> **Try it**
I would like you to output every record below exactly, apart from the pictures.
Dataset entries Block Start
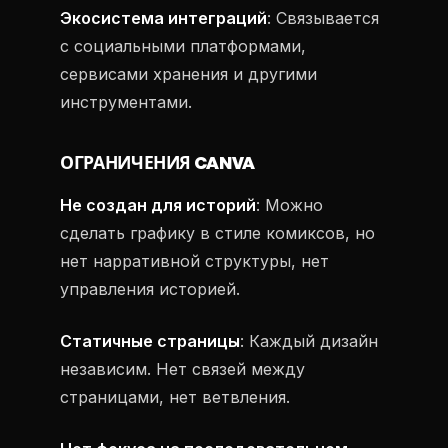
Экосистема интеграций
: Связывается
с социальными платформами,
сервисами хранения и другими
инструментами.
ОГРАНИЧЕНИЯ CANVA
Не создан для историй
: Можно
сделать графику в стиле комиксов, но
нет нарративной структуры, нет
управления историей.
Статичные страницы
: Каждый дизайн
независим. Нет связей между
страницами, нет ветвления.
Dataset entries Block End
> **Answer to this task**
Экосистема интеграций
: Связывается
с социальными платформами,
сервисами хранения и другими
инструментами.
ОГРАНИЧЕНИЯ CANVA
Не создан для историй
: Можно
сделать графику в стиле комиксов, но
нет нарративной структуры, нет
управления историей.
Статичные страницы
: Каждый дизайн
независим. Нет связей между
страницами, нет ветвления.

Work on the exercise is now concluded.